Ahead of the November presidential elections, protestors gathered for a day of action Monday morning in Manhattan’s Financial District in an attempt to re-energize a movement that has flagged since the spring and voice their discontent with an Obama administration that has done little to deliver on the promise of his 2008 campaign.
“From a conservative point of view, people lump liberals, Democrats, Occupy, and Obama,” said Sally Jane Kerschen-Sheppard, 34, from Inwood. “Occupiers would not lump themselves into those categories.”
“Occupy is just as disenchanted with Obama as they are with the Republican Party,” she said.

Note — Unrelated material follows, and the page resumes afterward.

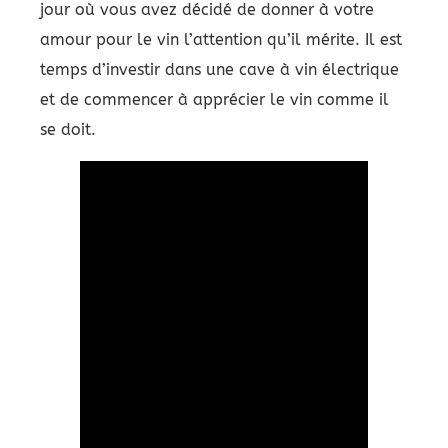
jour où vous avez décidé de donner à votre
amour pour le vin l’attention qu’il mérite. Il est
temps d’investir dans une cave à vin électrique
et de commencer à apprécier le vin comme il
se doit.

Many protestors admitted part of the reason why they joined the Occupy movement was because they were beginning to feel disillusioned after four years of the Obama administration.
“I was an Obama supporter,” said Dan Shockley, 37, from East Harlem as he moved a massive cloth boulder filled with a paper, a symbol of the debt that saddles people.
“I’m very unhappy with him, especially on issues of privacy, civil rights, and military detentions,” he said. “He’s taken everything from the Bush era and continued it.”
For many protestors, they perceive little difference between President Obama and his Republican challenger, former Mass. Governor, Mitt Romney.
“Choosing between Obama and Romney is like choosing between Coke and Pepsi,” said Susan Rubin, 52, a mother of three who came down from Chappaqua, New York. “I want to choose water.”
Many Occupy protestors are also looking to voice their discontent at the ballot box.
“We thought things were really going to change,” said Theresa Lee, 53, from Washington Heights. “We thought there was going to be equity of wealth—not this disparity.”
“I’m voting for a third party candidate, the Green Party, probably,” she said. “Somebody has to move the Democratic Party. Someone has to pull [Obama] to the left, otherwise, this is what we’re stuck with.”
Green Party presidential candidate Jill Stein spoke in front of the National Museum of the American Indian on the south side of Bowling Green.
“My campaign and the Green party and other small progressive parties represent real independent-people-powered politics,” Stein said. “My campaign is the only voice for that people-powered politics in the presidential election.”
Many see Stein’s presidential run as an important mechanism for keeping certain issues like poverty, predatory lending practices, and soaring student debt in the national conversation.
“There’s more than one way of winning an election,” said Dr. Stein. “We can also win an election by winning the day—driving these issues forward, getting into the debate, changing the debate, and really challenging power.”
Others though, are still worried about what a vote for Stein or another third party candidate would do for the fortunes of Romney.
“Every time I think about voting for a third party, I have that Nader flashback from 2000,” said Kerschen-Sheppard.
“I’m not thrilled with Obama, but my hands are tied,” said Danielle Abrams, 44, an adjunct professor at CUNY from Kensington, Brooklyn.
“At this point, it’s the only way out,” she said. “A vote for a third party candidate is a vote for Romney.”